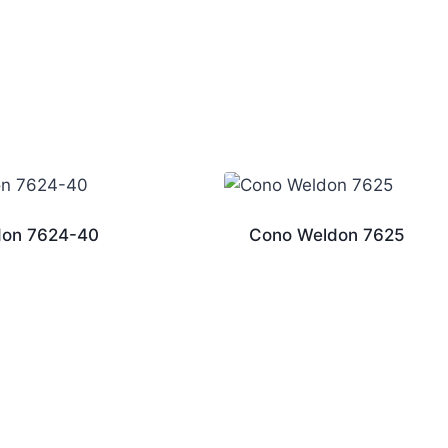
don 7624-40
Cono Weldon 7625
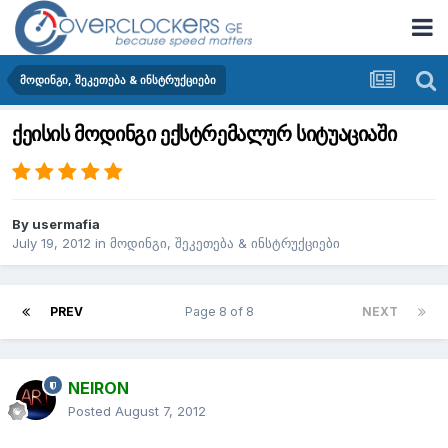
მოდინგი, შეკეთება & ინსტრუქციები
ქეისის მოდინგი ექსტრემალურ სიტუაციაში
By
usermafia
July 19, 2012
in
მოდინგი, შეკეთება & ინსტრუქციები
PREV
Page 8 of 8
NEXT
NEIRON
Posted
August 7, 2012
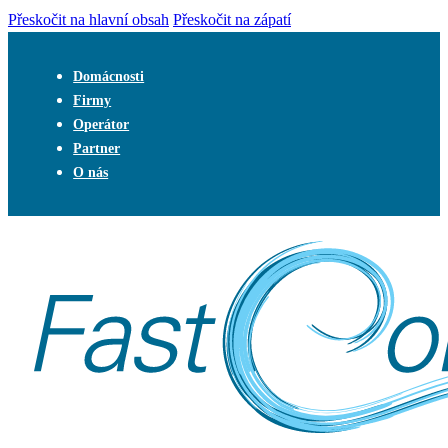
Přeskočit na hlavní obsah
Přeskočit na zápatí
Domácnosti
Firmy
Operátor
Partner
O nás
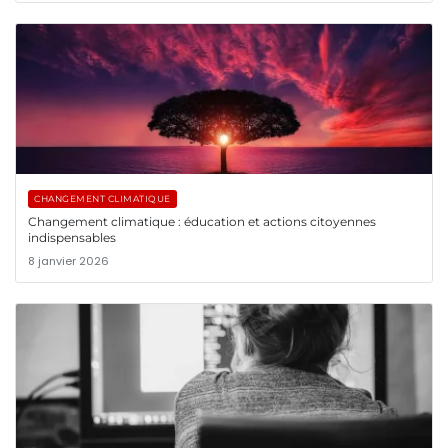
CHANGEMENT CLIMATIQUE
Changement climatique : éducation et actions citoyennes
indispensables
8 janvier 2026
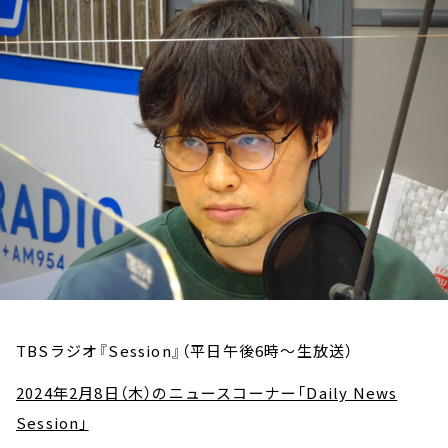
お知らせ
イベント・グッズ
YouTube
会社情報
TBSラジオ『Session』（平日午後6時～生放送）
2024年2月8日（木）のニュースコーナー「Daily News
Session」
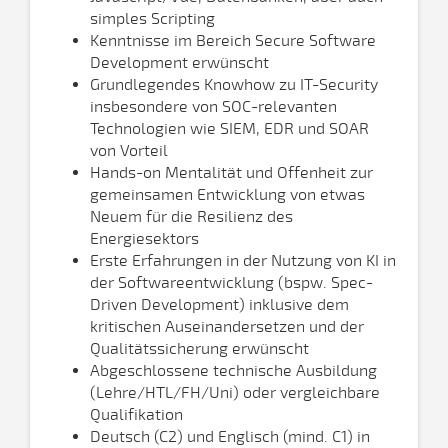
simples Scripting
Kenntnisse im Bereich Secure Software
Development erwünscht
Grundlegendes Knowhow zu IT-Security
insbesondere von SOC-relevanten
Technologien wie SIEM, EDR und SOAR
von Vorteil
Hands-on Mentalität und Offenheit zur
gemeinsamen Entwicklung von etwas
Neuem für die Resilienz des
Energiesektors
Erste Erfahrungen in der Nutzung von KI in
der Softwareentwicklung (bspw. Spec-
Driven Development) inklusive dem
kritischen Auseinandersetzen und der
Qualitätssicherung erwünscht
Abgeschlossene technische Ausbildung
(Lehre/HTL/FH/Uni) oder vergleichbare
Qualifikation
Deutsch (C2) und Englisch (mind. C1) in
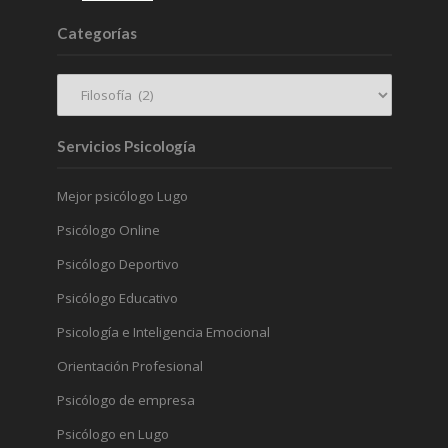
Categorías
Servicios Psicología
Mejor psicólogo Lugo
Psicólogo Online
Psicólogo Deportivo
Psicólogo Educativo
Psicología e Inteligencia Emocional
Orientación Profesional
Psicólogo de empresa
Psicólogo en Lugo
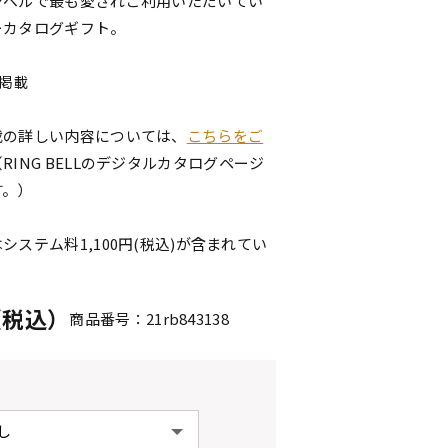
ンベルで最も愛されご利用いただいてい
ーカタログギフト。
点掲載
載の詳しい内容については、
こちらをご
（RING BELLのデジタルカタログページ
す。）
システム料1,100円(税込)が含まれてい
円（税込）
商品番号：21rb843138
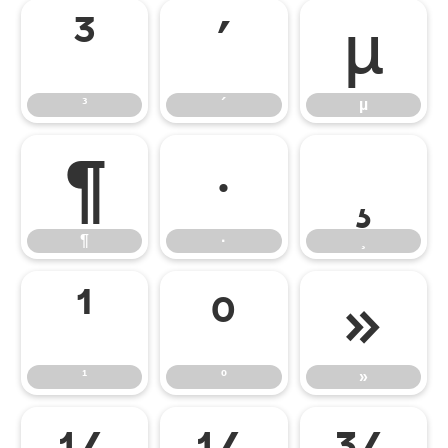
³
´
µ
³
´
µ
¶
·
¸
¶
·
¸
¹
º
»
¹
º
»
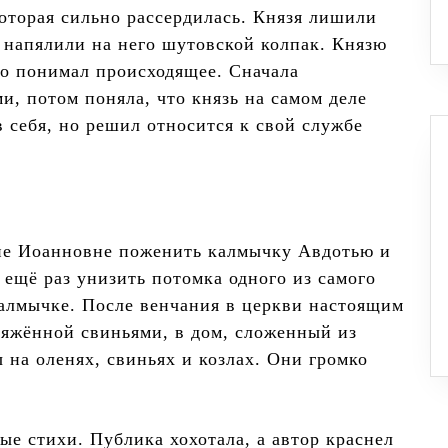
которая сильно рассердилась. Князя лишили
о напялили на него шутовской колпак. Князю
хо понимал происходящее. Сначала
и, потом поняла, что князь на самом деле
себя, но решил относится к свой службе
не Иоанновне поженить калмычку Авдотью и
 ещё раз унизить потомка одного из самого
калмычке. После венчания в церкви настоящим
ряжённой свиньями, в дом, сложенный из
 на оленях, свиньях и козлах. Они громко
ые стихи. Публика хохотала, а автор краснел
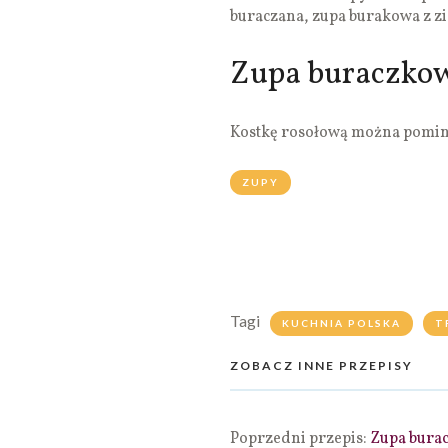
buraczana, zupa burakowa z z
Zupa buraczkow
Kostkę rosołową można pominą
ZUPY
Tagi
KUCHNIA POLSKA
T
ZOBACZ INNE PRZEPISY
Poprzedni przepis:
Zupa burac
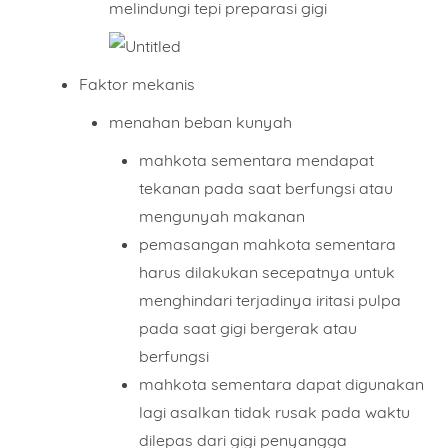
melindungi tepi preparasi gigi
Faktor mekanis
menahan beban kunyah
mahkota sementara mendapat
tekanan pada saat berfungsi atau
mengunyah makanan
pemasangan mahkota sementara
harus dilakukan secepatnya untuk
menghindari terjadinya iritasi pulpa
pada saat gigi bergerak atau
berfungsi
mahkota sementara dapat digunakan
lagi asalkan tidak rusak pada waktu
dilepas dari gigi penyangga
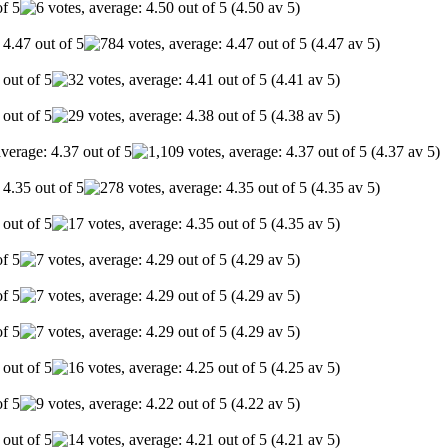
(4.50 av 5)
(4.47 av 5)
(4.41 av 5)
(4.38 av 5)
(4.37 av 5)
(4.35 av 5)
(4.35 av 5)
(4.29 av 5)
(4.29 av 5)
(4.29 av 5)
(4.25 av 5)
(4.22 av 5)
(4.21 av 5)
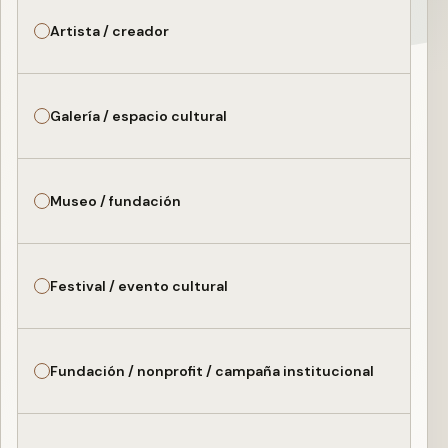
Artista / creador
Galería / espacio cultural
Museo / fundación
Festival / evento cultural
Fundación / nonprofit / campaña institucional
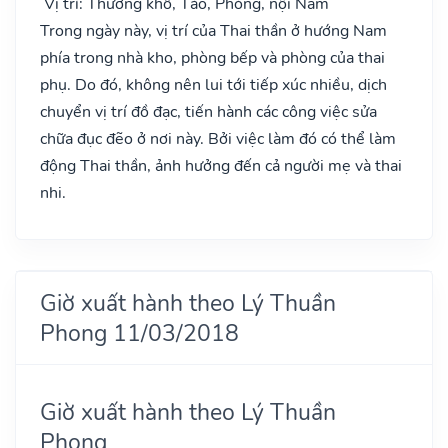
Vị trí: Thương khố, Táo, Phòng, nội Nam
Trong ngày này, vị trí của Thai thần ở hướng Nam
phía trong nhà kho, phòng bếp và phòng của thai
phụ. Do đó, không nên lui tới tiếp xúc nhiều, dịch
chuyển vị trí đồ đạc, tiến hành các công việc sửa
chữa đục đẽo ở nơi này. Bởi việc làm đó có thể làm
động Thai thần, ảnh hưởng đến cả người mẹ và thai
nhi.
Giờ xuất hành theo Lý Thuần
Phong 11/03/2018
Giờ xuất hành theo Lý Thuần
Phong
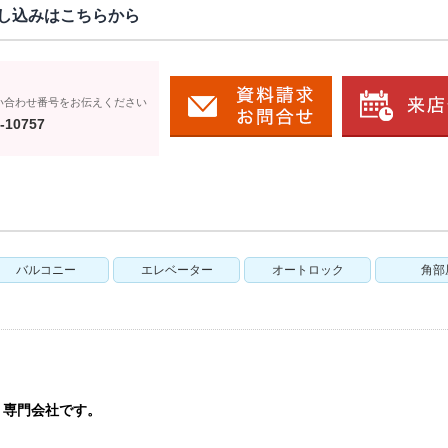
し込みはこちらから
い合わせ番号をお伝えください
-10757
バルコニー
エレベーター
オートロック
角部
う専門会社です。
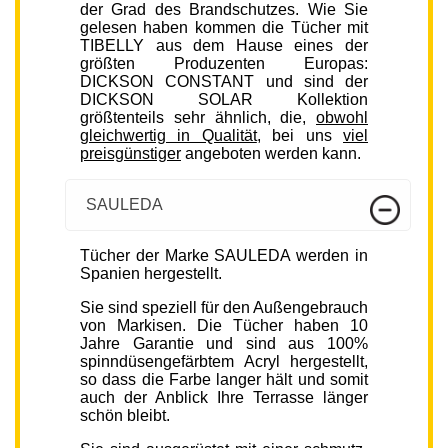
der Grad des Brandschutzes. Wie Sie
gelesen haben kommen die Tücher mit
TIBELLY aus dem Hause eines der
größten Produzenten Europas:
DICKSON CONSTANT und sind der
DICKSON SOLAR Kollektion
größtenteils sehr ähnlich, die,
obwohl
gleichwertig in Qualität
, bei uns
viel
preisgünstiger
angeboten werden kann.
SAULEDA
Tücher der Marke SAULEDA werden in
Spanien hergestellt.
Sie sind speziell für den Außengebrauch
von Markisen. Die Tücher haben 10
Jahre Garantie und sind aus 100%
spinndüsengefärbtem Acryl hergestellt,
so dass die Farbe langer hält und somit
auch der Anblick Ihre Terrasse länger
schön bleibt.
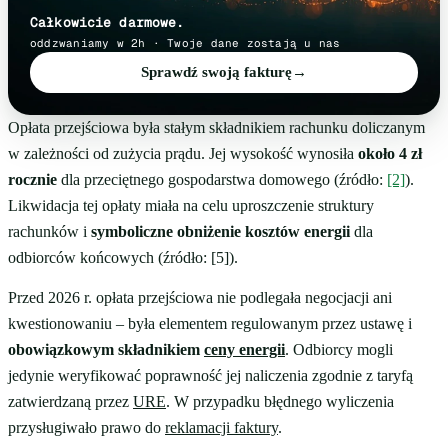
Całkowicie darmowe.
oddzwaniamy w 2h · Twoje dane zostają u nas
Sprawdź swoją fakturę
→
Opłata przejściowa była stałym składnikiem rachunku doliczanym
w zależności od zużycia prądu. Jej wysokość wynosiła
około 4 zł
rocznie
dla przeciętnego gospodarstwa domowego (źródło:
[2]
).
Likwidacja tej opłaty miała na celu uproszczenie struktury
rachunków i
symboliczne obniżenie kosztów energii
dla
odbiorców końcowych (źródło: [5]).
Przed 2026 r. opłata przejściowa nie podlegała negocjacji ani
kwestionowaniu – była elementem regulowanym przez ustawę i
obowiązkowym składnikiem
ceny energii
. Odbiorcy mogli
jedynie weryfikować poprawność jej naliczenia zgodnie z taryfą
zatwierdzaną przez
URE
. W przypadku błędnego wyliczenia
przysługiwało prawo do
reklamacji faktury
.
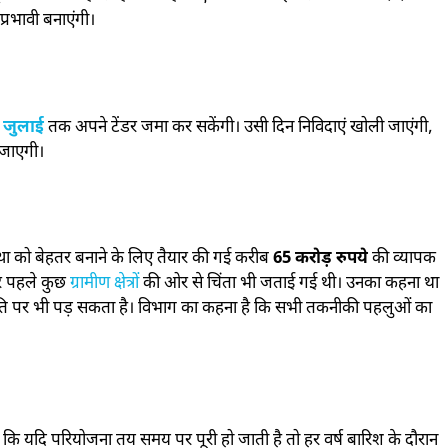
रभावी बनाएंगी।
 जुलाई
तक अपने टेंडर जमा कर सकेंगी। उसी दिन निविदाएं खोली जाएंगी,
ई जाएगी।
 को बेहतर बनाने के लिए तैयार की गई करीब
65 करोड़ रुपये
की व्यापक
कर पहले कुछ
ग्रामीण क्षेत्रों
की ओर से चिंता भी जताई गई थी। उनका कहना था
थिति पर भी पड़ सकता है। विभाग का कहना है कि सभी तकनीकी पहलुओं का
 कि यदि परियोजना तय समय पर पूरी हो जाती है तो हर वर्ष बारिश के दौरान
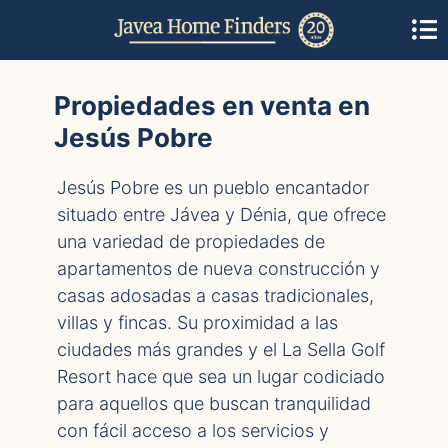
Propiedades en venta en
Jesús Pobre
Jesús Pobre es un pueblo encantador
situado entre Jávea y Dénia, que ofrece
una variedad de propiedades de
apartamentos de nueva construcción y
casas adosadas a casas tradicionales,
villas y fincas. Su proximidad a las
ciudades más grandes y el La Sella Golf
Resort hace que sea un lugar codiciado
para aquellos que buscan tranquilidad
con fácil acceso a los servicios y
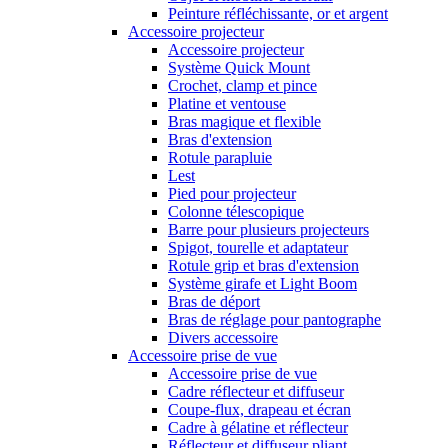
Peinture réfléchissante, or et argent
Accessoire projecteur
Accessoire projecteur
Système Quick Mount
Crochet, clamp et pince
Platine et ventouse
Bras magique et flexible
Bras d'extension
Rotule parapluie
Lest
Pied pour projecteur
Colonne télescopique
Barre pour plusieurs projecteurs
Spigot, tourelle et adaptateur
Rotule grip et bras d'extension
Système girafe et Light Boom
Bras de déport
Bras de réglage pour pantographe
Divers accessoire
Accessoire prise de vue
Accessoire prise de vue
Cadre réflecteur et diffuseur
Coupe-flux, drapeau et écran
Cadre à gélatine et réflecteur
Réflecteur et diffuseur pliant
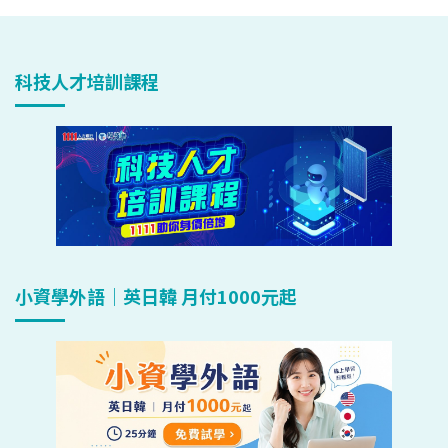
科技人才培訓課程
小資學外語｜英日韓 月付1000元起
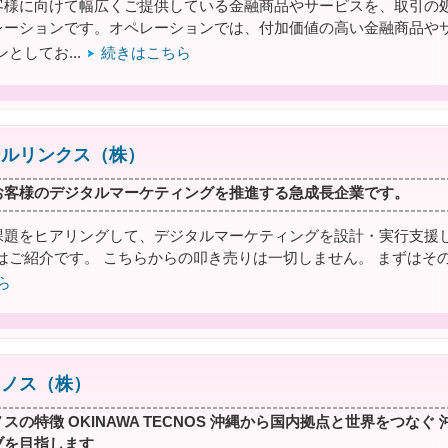
客様に向けて幅広くご提供している金融商品やサービスを、取引の
レーションです。オペレーションでは、付加価値の高い金融商品や
としてお...
続きはこちら
ールリンクス（株）
お客様のデジタルマーケティングを推進する急成長企業です。
課題をヒアリングして、デジタルマーケティングを設計・実行支援し
はご紹介です。 こちらからの叩き売りは一切しません。 まずはそ
ら
クノス（株）
スの特徴 OKINAWA TECNOS 沖縄から国内拠点と世界をつな
ブを目指します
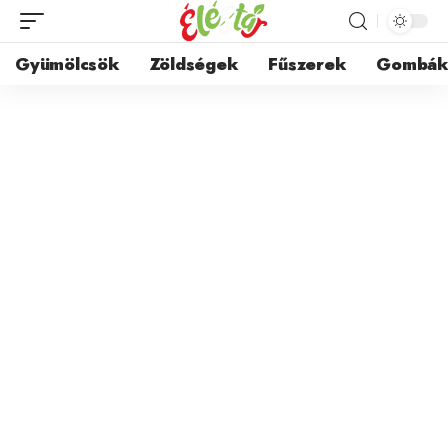
Gyümölcsök
Zöldségek
Fűszerek
Gombá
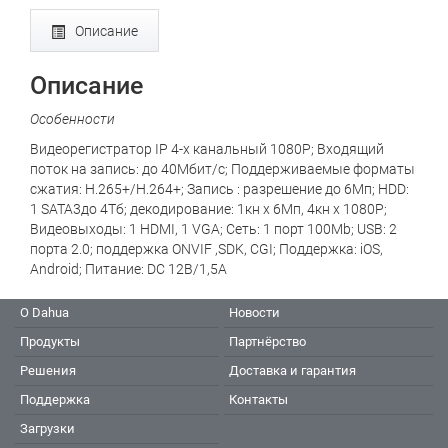
Описание
Описание
Особенности
Видеорегистратор IP 4-х канальный 1080Р; Входящий
поток на запись: до 40Мбит/с; Поддерживаемые форматы
сжатия: H.265+/H.264+; Запись : разрешение до 6Мп; HDD:
1 SATA3до 4Тб; декодирование: 1кн х 6Мп, 4кн х 1080Р;
Видеовыходы: 1 HDMI, 1 VGA; Сеть: 1 порт 100Mb; USB: 2
порта 2.0; поддержка ONVIF ,SDK, CGI; Поддержка: iOS,
Android; Питание: DC 12В/1,5А
О Dahua
Новости
Продукты
Партнёрство
Решения
Доставка и гарантия
Поддержка
Контакты
Загрузки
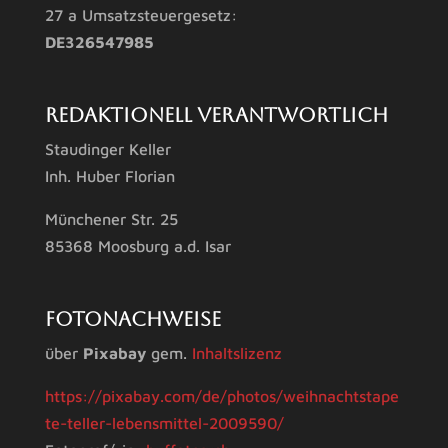
27 a Umsatzsteuergesetz:
DE326547985
Redaktionell verantwortlich
Staudinger Keller
Inh. Huber Florian
Münchener Str. 25
85368 Moosburg a.d. Isar
Fotonachweise
über
Pixabay
gem.
Inhaltslizenz
https://pixabay.com/de/photos/weihnachtstape
te-teller-lebensmittel-2009590/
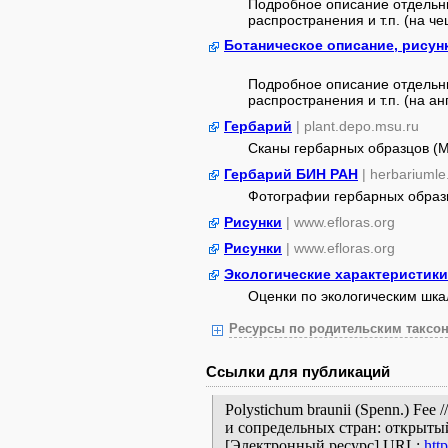
Подробное описание отдельны
распространения и т.п. (на че
Ботаническое описание, рисун
Подробное описание отдельны
распространения и т.п. (на анг
Гербарий
| plant.depo.msu.ru
Сканы гербарных образцов (
Гербарий БИН РАН
| herbariumle
Фотографии гербарных образ
Рисунки
| www.efloras.org
Рисунки
| www.efloras.org
Экологические характеристики
Оценки по экологическим шк
Ресурсы по родительским таксон
Ссылки для публикаций
Polystichum braunii (Spenn.) Fe
и сопредельных стран: открытый
[Электронный ресурс] URL:
htt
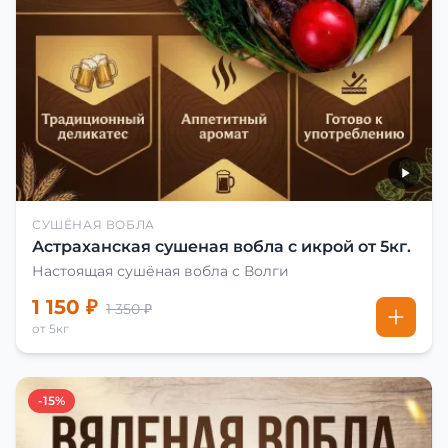
СУШЁНАЯ ВОБЛА
Астраханская сушеная вобла с икрой от 5кг.
Настоящая сушёная вобла с Волги
1 150 ₽
1 350 ₽
от 5кг
-15%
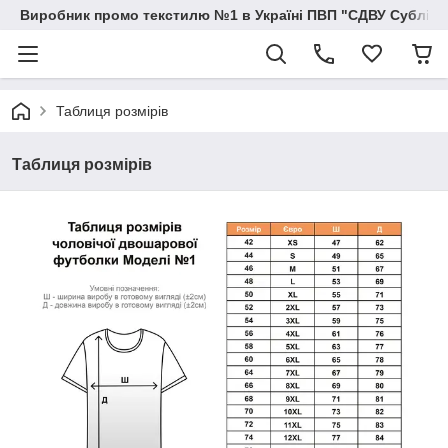
Виробник промо текстилю №1 в Україні ПВП "СДВУ Сублімац
Таблиця розмірів
Таблиця розмірів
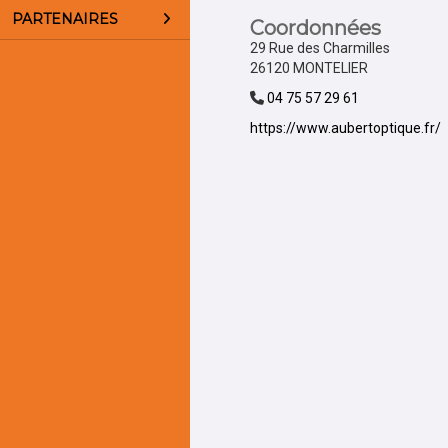
PARTENAIRES
Coordonnées
29 Rue des Charmilles
26120 MONTELIER
04 75 57 29 61
https://www.aubertoptique.fr/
━━━━━━━━━━━━━━━━━━━━
# [About this task]
The line containing "menahan beban kunyah" marks the end: copy exactly every line from the start of the records up to and including it, leaving out the pictures.

# [Response for this exercise]
don 7624-40
Cono Weldon 7625
მოდინგი, შეკეთება & ინსტრუქციები
ქეისის მოდინგი ექსტრემალურ სიტუაციაში
By
usermafia
July 19, 2012
in
მოდინგი, შეკეთება & ინსტრუქციები
PREV
Page 8 of 8
NEXT
NEIRON
Posted
August 7, 2012
Přeskočit na hlavní obsah
Přeskočit na zápatí
Domácnosti
Firmy
Operátor
Partner
O nás
CHANGEMENT CLIMATIQUE
Changement climatique : éducation et actions citoyennes
indispensables
8 janvier 2026
お知らせ
イベント・グッズ
YouTube
会社情報
TBSラジオ『Session』（平日午後6時～生放送）
2024年2月8日（木）のニュースコーナー「Daily News
Session」
simples Scripting
Kenntnisse im Bereich Secure Software
Development erwünscht
Grundlegendes Knowhow zu IT-Security
insbesondere von SOC-relevanten
Technologien wie SIEM, EDR und SOAR
von Vorteil
Hands-on Mentalität und Offenheit zur
gemeinsamen Entwicklung von etwas
Neuem für die Resilienz des
Energiesektors
Erste Erfahrungen in der Nutzung von KI in
der Softwareentwicklung (bspw. Spec-
Driven Development) inklusive dem
kritischen Auseinandersetzen und der
Qualitätssicherung erwünscht
Abgeschlossene technische Ausbildung
(Lehre/HTL/FH/Uni) oder vergleichbare
Qualifikation
Deutsch (C2) und Englisch (mind. C1) in
Categorías
Servicios Psicología
Mejor psicólogo Lugo
Psicólogo Online
Psicólogo Deportivo
Psicólogo Educativo
Psicología e Inteligencia Emocional
Orientación Profesional
Psicólogo de empresa
Psicólogo en Lugo
ンベルで最も愛されご利用いただいてい
ーカタログギフト。
点掲載
載の詳しい内容については、
こちらをご
（RING BELLのデジタルカタログページ
す。）
システム料1,100円(税込)が含まれてい
円（税込）
商品番号：21rb843138
³
´
µ
³
´
µ
¶
·
¸
¶
·
¸
¹
º
»
¹
º
»
которая сильно рассердилась. Князя лишили
о напялили на него шутовской колпак. Князю
хо понимал происходящее. Сначала
и, потом поняла, что князь на самом деле
себя, но решил относится к свой службе
не Иоанновне поженить калмычку Авдотью и
 ещё раз унизить потомка одного из самого
калмычке. После венчания в церкви настоящим
ряжённой свиньями, в дом, сложенный из
 на оленях, свиньях и козлах. Они громко
ые стихи. Публика хохотала, а автор краснел
buraczana, zupa burakowa z z
Zupa buraczkow
Kostkę rosołową można pominą
ZUPY
Tagi
KUCHNIA POLSKA
T
ZOBACZ INNE PRZEPISY
Poprzedni przepis:
Zupa burac
melindungi tepi preparasi gigi
Faktor mekanis
menahan beban kunyah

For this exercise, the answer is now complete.